** Supplied records **
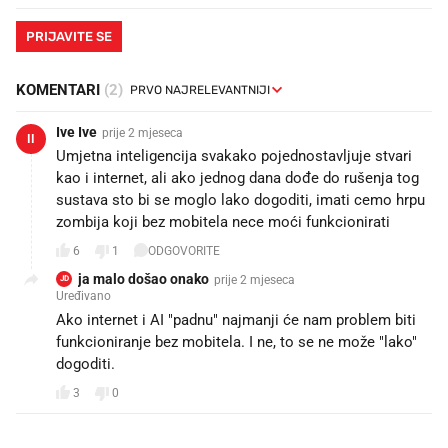
PRIJAVITE SE
KOMENTARI
(2)
Ive Ive
prije 2 mjeseca
II
Umjetna inteligencija svakako pojednostavljuje stvari
kao i internet, ali ako jednog dana dođe do rušenja tog
sustava sto bi se moglo lako dogoditi, imati cemo hrpu
zombija koji bez mobitela nece moći funkcionirati
6
1
ODGOVORITE
ja malo došao onako
prije 2 mjeseca
JD
Uređivano
Ako internet i AI "padnu" najmanji će nam problem biti
funkcioniranje bez mobitela. I ne, to se ne može "lako"
dogoditi.
3
0
PROČITAJTE JOŠ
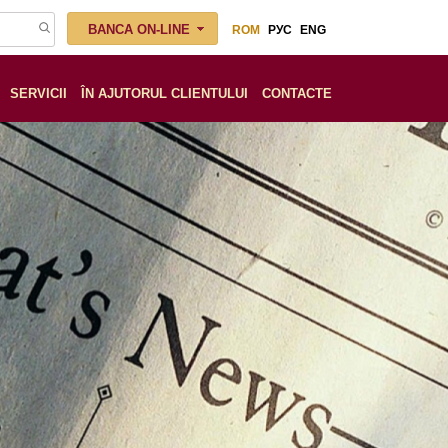
BANCA ON-LINE
ROM
РУС
ENG
SERVICII
ÎN AJUTORUL CLIENTULUI
СONTACTE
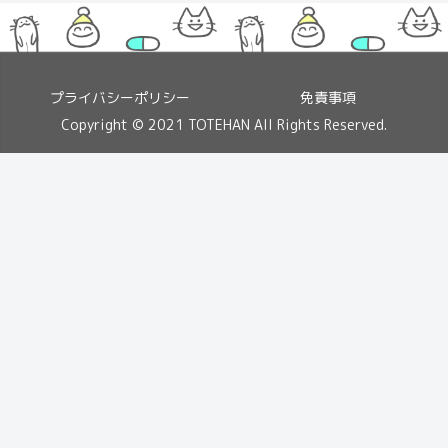
プライバシーポリシー
免責事項
Copyright © 2021 TOTEHAN All Rights Reserved.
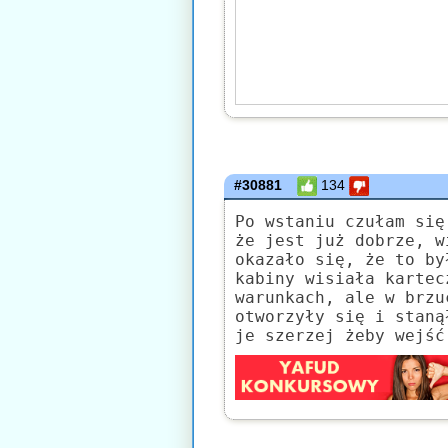
#30881
134
Po wstaniu czułam się
że jest już dobrze, w
okazało się, że to by
kabiny wisiała kartec
warunkach, ale w brzu
otworzyły się i staną
je szerzej żeby wejść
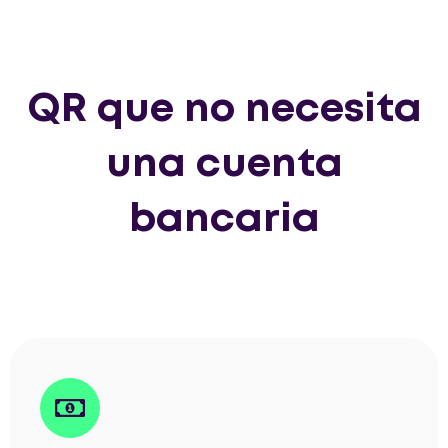
QR que no necesita
una cuenta
bancaria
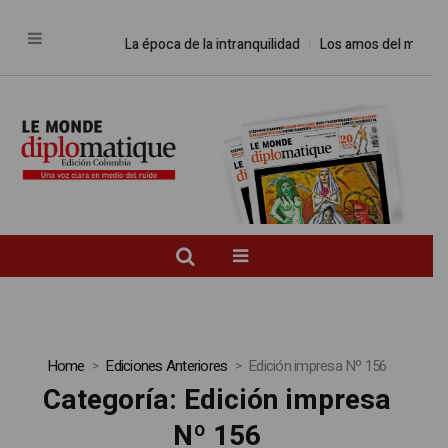
La época de la intranquilidad
Los amos del mundo
P
Home
Ediciones Anteriores
Edición impresa Nº 156
Categoría:
Edición impresa
Nº 156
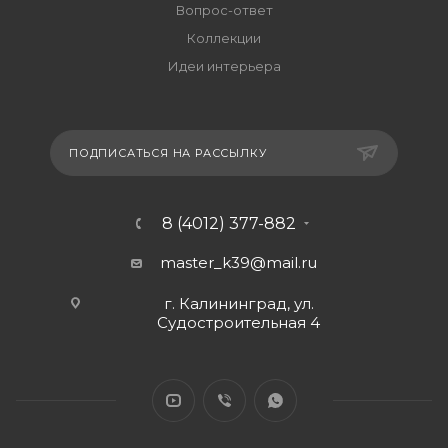
Вопрос-ответ
Коллекции
Идеи интерьера
ПОДПИСАТЬСЯ НА РАССЫЛКУ
8 (4012) 377-882
master_k39@mail.ru
г. Калининград, ул.
Судостроительная 4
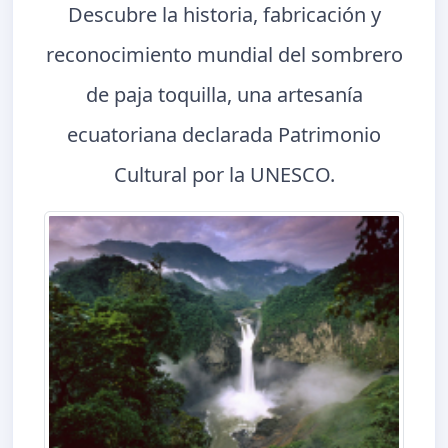
Descubre la historia, fabricación y
reconocimiento mundial del sombrero
de paja toquilla, una artesanía
ecuatoriana declarada Patrimonio
Cultural por la UNESCO.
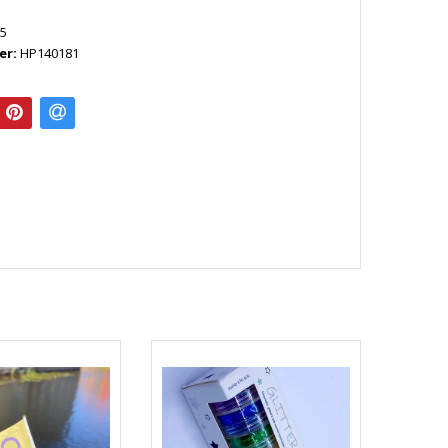
5
er:
HP140181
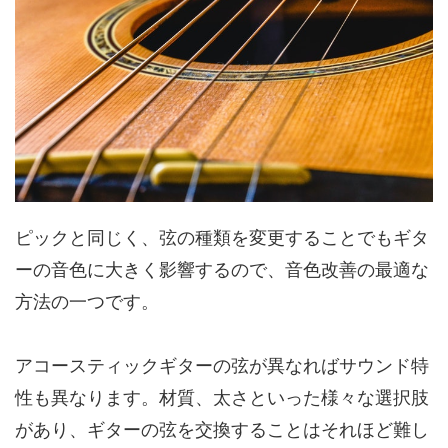
ピックと同じく、弦の種類を変更することでもギタ
ーの音色に大きく影響するので、音色改善の最適な
方法の一つです。
アコースティックギターの弦が異なればサウンド特
性も異なります。材質、太さといった様々な選択肢
があり、ギターの弦を交換することはそれほど難し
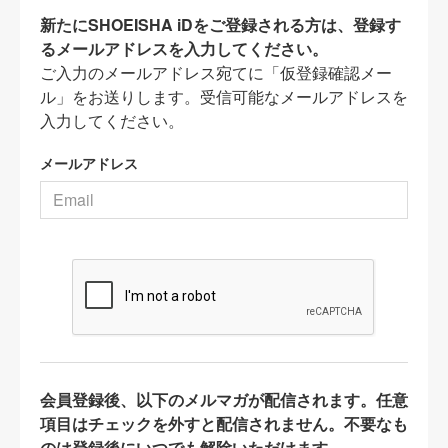
新たにSHOEISHA iDをご登録される方は、登録す
るメールアドレスを入力してください。
ご入力のメールアドレス宛てに「仮登録確認メー
ル」をお送りします。受信可能なメールアドレスを
入力してください。
メールアドレス
会員登録後、以下のメルマガが配信されます。任意
項目はチェックを外すと配信されません。不要なも
のは登録後にいつでも解除いただけます。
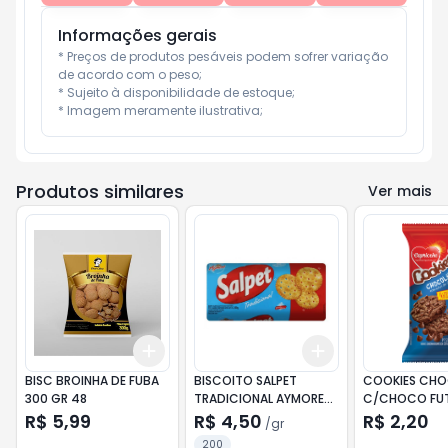
Informações gerais
* Preços de produtos pesáveis podem sofrer variação 
de acordo com o peso;

* Sujeito à disponibilidade de estoque;

* Imagem meramente ilustrativa;
Produtos similares
Ver mais
Add
Add
+
3
+
5
+
10
+
3
gr
+
5
gr
BISC BROINHA DE FUBA
BISCOITO SALPET
COOKIES CH
300 GR 48
TRADICIONAL AYMORE
C/CHOCO FU
200G 42
40G
R$ 5,99
R$ 4,50
R$ 2,20
/
gr
200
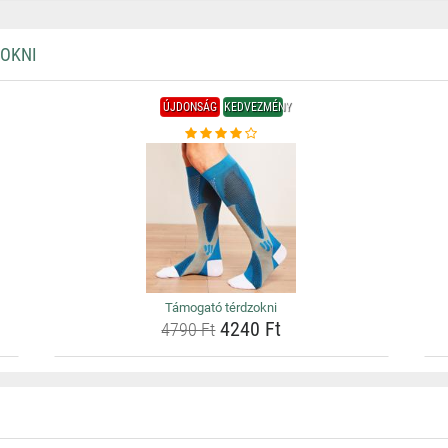
OKNI
ÚJDONSÁG
KEDVEZMÉNY
Támogató térdzokni
4240 Ft
4790 Ft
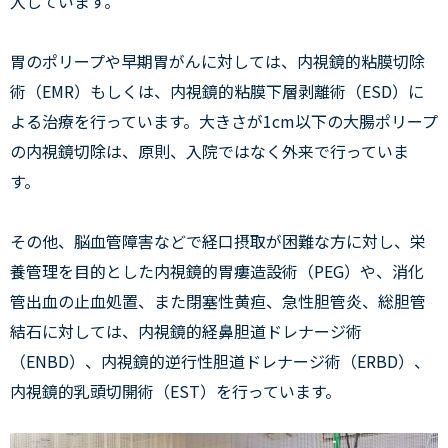
入しています。
胃のポリープや早期胃がんに対しては、内視鏡的粘膜切除
術（EMR）もしくは、内視鏡的粘膜下層剥離術（ESD）に
よる治療を行っています。大きさが1cm以下の大腸ポリープ
の内視鏡切除は、原則、入院ではなく外来で行っていま
す。
その他、脳血管障害などで経口摂取が困難な方に対し、栄
養管理を目的とした内視鏡的胃瘻造設術（PEG）や、消化
管出血の止血処置、また閉塞性黄疸、急性胆管炎、総胆管
結石に対しては、内視鏡的経鼻胆道ドレナージ術
（ENBD）、内視鏡的逆行性胆道ドレナージ術（ERBD）、
内視鏡的乳頭切開術（EST）を行っています。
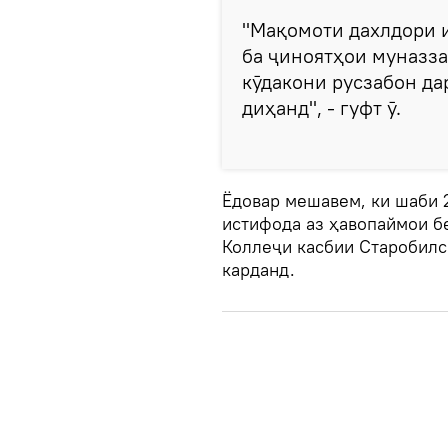
"Мақомоти дахлдори и
ба ҷиноятҳои муназз
кӯдакони русзабон да
диҳанд", - гуфт ӯ.
Ёдовар мешавем, ки шаби 
истифода аз ҳавопаймои б
Коллеҷи касбии Старобилс
карданд.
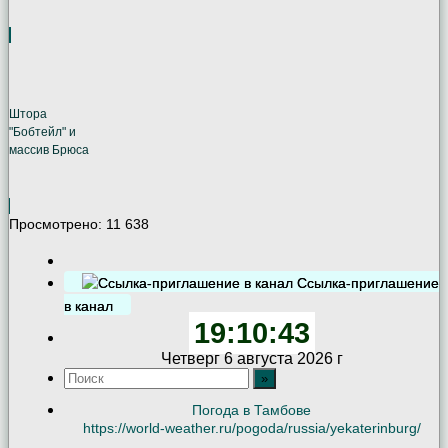
Штора
"Бобтейл" и
массив Брюса
Просмотрено:
11 638
Ссылка-приглашение
в канал
19:10:44
Четверг 6 августа 2026 г
Погода в Тамбове
https://world-weather.ru/pogoda/russia/yekaterinburg/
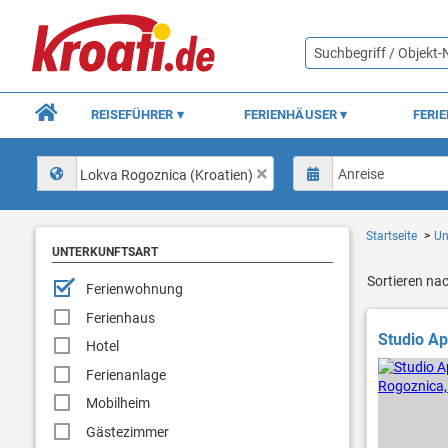
REISEFÜHRER
FERIENHÄUSER
FERI
Lokva Rogoznica (Kroatien)
Startseite
Un
UNTERKUNFTSART
Sortieren na
Ferienwohnung
Ferienhaus
Studio Ap
Hotel
Ferienanlage
Mobilheim
Gästezimmer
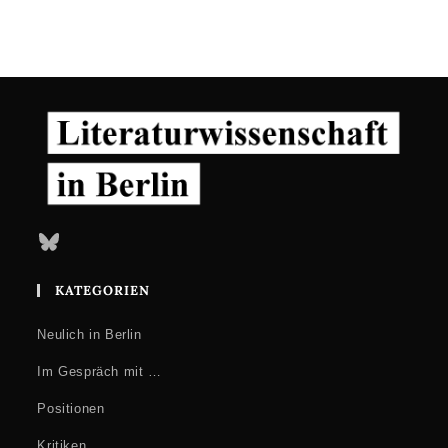
Bluesky
KATEGORIEN
Neulich in Berlin
Im Gespräch mit …
Positionen
Kritiken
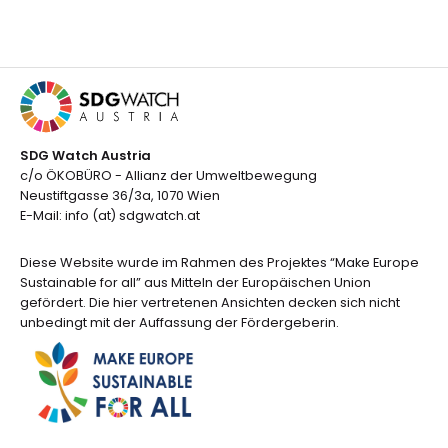
SDG Watch Austria
c/o ÖKOBÜRO - Allianz der Umweltbewegung
Neustiftgasse 36/3a, 1070 Wien
E-Mail: info (at) sdgwatch.at
Diese Website wurde im Rahmen des Projektes “Make Europe
Sustainable for all” aus Mitteln der Europäischen Union
gefördert. Die hier vertretenen Ansichten decken sich nicht
unbedingt mit der Auffassung der Fördergeberin.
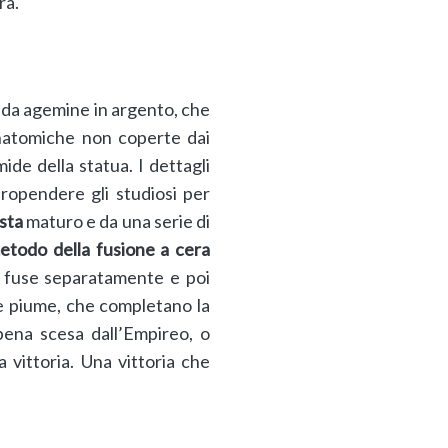
ra.
ta da agemine in argento, che
anatomiche non coperte dai
ide della statua. I dettagli
 propendere gli studiosi per
ista
maturo e da una serie di
etodo della fusione a cera
e, fuse separatamente e poi
he piume, che completano la
pena scesa dall’Empireo, o
 vittoria. Una vittoria che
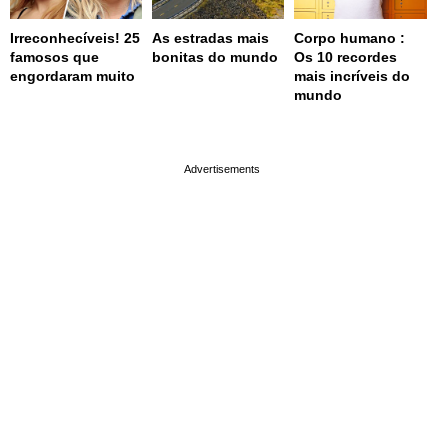
Irreconhecíveis! 25
As estradas mais
Corpo humano :
famosos que
bonitas do mundo
Os 10 recordes
engordaram muito
mais incríveis do
mundo
page served in 0.001s (0,4)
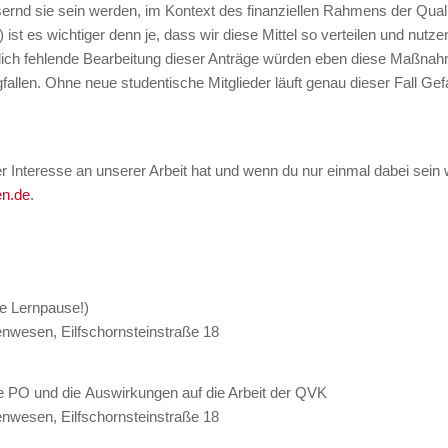
sernd sie sein werden, im Kontext des finanziellen Rahmens der Qual
 es wichtiger denn je, dass wir diese Mittel so verteilen und nutze
h fehlende Bearbeitung dieser Anträge würden eben diese Maßnahmen
fallen. Ohne neue studentische Mitglieder läuft genau dieser Fall Gef
er Interesse an unserer Arbeit hat und wenn du nur einmal dabei sein w
n.de
.
le Lernpause!)
wesen, Eilfschornsteinstraße 18
e PO und die Auswirkungen auf die Arbeit der QVK
wesen, Eilfschornsteinstraße 18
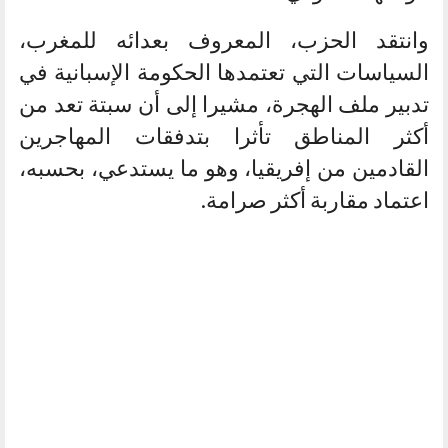
وانتقد الحزب، المعروف بعدائه للمغرب،
السياسات التي تعتمدها الحكومة الإسبانية في
تدبير ملف الهجرة، مشيرا إلى أن سبتة تعد من
أكثر المناطق تأثرا بتدفقات المهاجرين
القادمين من إفريقيا، وهو ما يستدعي، بحسبه،
اعتماد مقاربة أكثر صرامة.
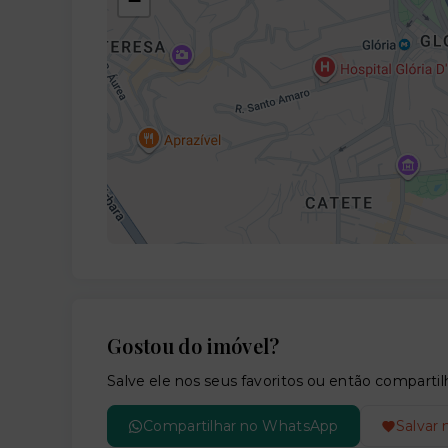
−
Gostou do imóvel?
Salve ele nos seus favoritos ou então compar
Compartilhar no WhatsApp
Salvar 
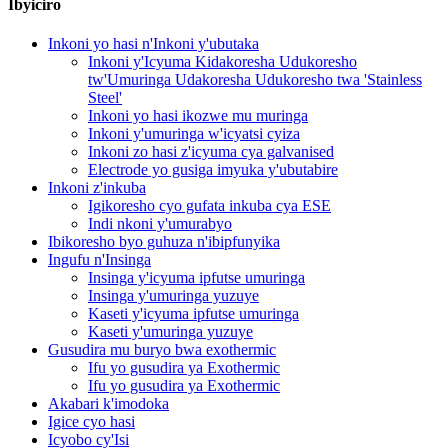
Ibyiciro
Inkoni yo hasi n'Inkoni y'ubutaka
Inkoni y'Icyuma Kidakoresha Udukoresho
tw'Umuringa Udakoresha Udukoresho twa 'Stainless
Steel'
Inkoni yo hasi ikozwe mu muringa
Inkoni y'umuringa w'icyatsi cyiza
Inkoni zo hasi z'icyuma cya galvanised
Electrode yo gusiga imyuka y'ubutabire
Inkoni z'inkuba
Igikoresho cyo gufata inkuba cya ESE
Indi nkoni y'umurabyo
Ibikoresho byo guhuza n'ibipfunyika
Ingufu n'Insinga
Insinga y'icyuma ipfutse umuringa
Insinga y'umuringa yuzuye
Kaseti y'icyuma ipfutse umuringa
Kaseti y'umuringa yuzuye
Gusudira mu buryo bwa exothermic
Ifu yo gusudira ya Exothermic
Ifu yo gusudira ya Exothermic
Akabari k'imodoka
Igice cyo hasi
Icyobo cy'Isi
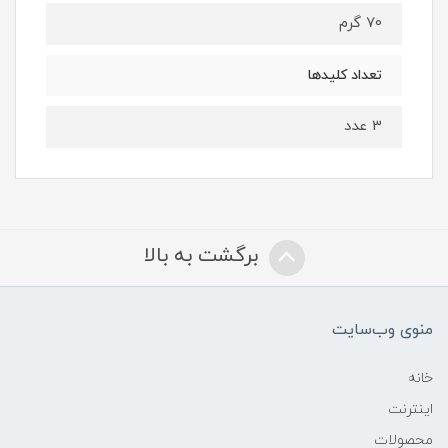
70 گرم
تعداد کلیدها
3 عدد
برگشت به بالا
منوی وب‌سایت
خانه
اینترنت
محصولات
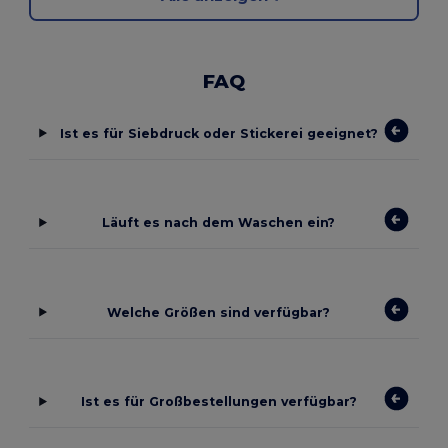
FAQ
Ist es für Siebdruck oder Stickerei geeignet?
Läuft es nach dem Waschen ein?
Welche Größen sind verfügbar?
Ist es für Großbestellungen verfügbar?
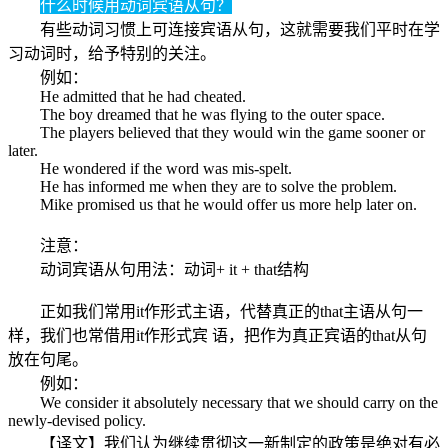
什么时候用动词宾语从句？
有些动词习惯上可连接宾语从句，这就需要我们平时在学
习动词时，给予特别的关注。
例如：
He admitted that he had cheated.
The boy dreamed that he was flying to the outer space.
The players believed that they would win the game sooner or
later.
He wondered if the word was mis-spelt.
He has informed me when they are to solve the problem.
Mike promised us that he would offer us more help later on.
注意：
动词宾语从句用法：动词+ it + that结构
正如我们常用it作形式主语，代替真正的that主语从句一
样，我们也常借用it作形式宾 语，把作为真正宾语的that从句
放在句尾。
例如：
We consider it absolutely necessary that we should carry on the
newly-devised policy.
【译文】我们认为继续贯彻这一新制定的政策是绝对有必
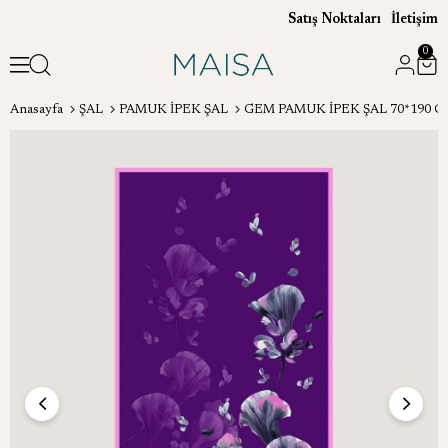
Satış Noktaları
İletişim
0
Anasayfa
ŞAL
PAMUK İPEK ŞAL
GEM PAMUK İPEK ŞAL 70*190 C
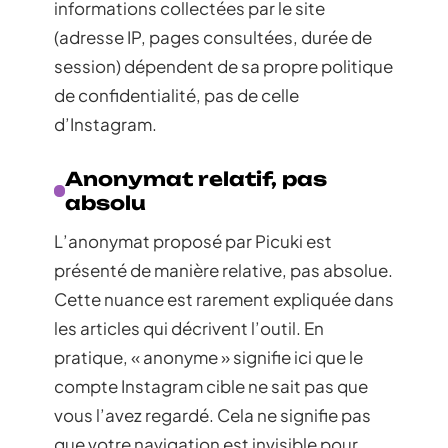
informations collectées par le site
(adresse IP, pages consultées, durée de
session) dépendent de sa propre politique
de confidentialité, pas de celle
d’Instagram.
Anonymat relatif, pas
absolu
L’anonymat proposé par Picuki est
présenté de manière relative, pas absolue.
Cette nuance est rarement expliquée dans
les articles qui décrivent l’outil. En
pratique, « anonyme » signifie ici que le
compte Instagram cible ne sait pas que
vous l’avez regardé. Cela ne signifie pas
que votre navigation est invisible pour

** Exercise **
What is needed is an exact copy of the lines from the beginning of the data through the line containing "胃のポリープや早期胃がんに対しては、内視鏡的粘膜切除", both included, without any pictures.

** Output for this exercise **
PRIJAVITE SE
KOMENTARI
(2)
Ive Ive
prije 2 mjeseca
II
Umjetna inteligencija svakako pojednostavljuje stvari
kao i internet, ali ako jednog dana dođe do rušenja tog
sustava sto bi se moglo lako dogoditi, imati cemo hrpu
zombija koji bez mobitela nece moći funkcionirati
6
1
ODGOVORITE
ja malo došao onako
prije 2 mjeseca
JD
Uređivano
Ako internet i AI "padnu" najmanji će nam problem biti
funkcioniranje bez mobitela. I ne, to se ne može "lako"
dogoditi.
3
0
PROČITAJTE JOŠ
BANCA ON-LINE
ROM
РУС
ENG
SERVICII
ÎN AJUTORUL CLIENTULUI
СONTACTE
プライバシーポリシー
免責事項
Copyright © 2021 TOTEHAN All Rights Reserved.
#30881
134
Po wstaniu czułam się
że jest już dobrze, w
okazało się, że to by
kabiny wisiała kartec
warunkach, ale w brzu
otworzyły się i staną
je szerzej żeby wejść
QR que no necesita
una cuenta
bancaria
La época de la intranquilidad
Los amos del mundo
P
Home
Ediciones Anteriores
Edición impresa Nº 156
Categoría:
Edición impresa
Nº 156
Вопрос-ответ
Коллекции
Идеи интерьера
ПОДПИСАТЬСЯ НА РАССЫЛКУ
8 (4012) 377-882
master_k39@mail.ru
г. Калининград, ул.
Судостроительная 4
Descubre la historia, fabricación y
reconocimiento mundial del sombrero
de paja toquilla, una artesanía
ecuatoriana declarada Patrimonio
Cultural por la UNESCO.
5
er:
HP140181
ピックと同じく、弦の種類を変更することでもギタ
ーの音色に大きく影響するので、音色改善の最適な
方法の一つです。
アコースティックギターの弦が異なればサウンド特
性も異なります。材質、太さといった様々な選択肢
があり、ギターの弦を交換することはそれほど難し
新たにSHOEISHA iDをご登録される方は、登録す
るメールアドレスを入力してください。
ご入力のメールアドレス宛てに「仮登録確認メー
ル」をお送りします。受信可能なメールアドレスを
入力してください。
メールアドレス
会員登録後、以下のメルマガが配信されます。任意
項目はチェックを外すと配信されません。不要なも
のは登録後にいつでも解除いただけます。
Informações gerais
* Preços de produtos pesáveis podem sofrer variação 
de acordo com o peso;

* Sujeito à disponibilidade de estoque;

* Imagem meramente ilustrativa;
Produtos similares
Ver mais
Add
Add
+
3
+
5
+
10
+
3
gr
+
5
gr
BISC BROINHA DE FUBA
BISCOITO SALPET
COOKIES CH
300 GR 48
TRADICIONAL AYMORE
C/CHOCO FU
200G 42
40G
R$ 5,99
R$ 4,50
R$ 2,20
/
gr
200
OKNI
ÚJDONSÁG
KEDVEZMÉNY
Támogató térdzokni
4240 Ft
4790 Ft
入しています。
胃のポリープや早期胃がんに対しては、内視鏡的粘膜切除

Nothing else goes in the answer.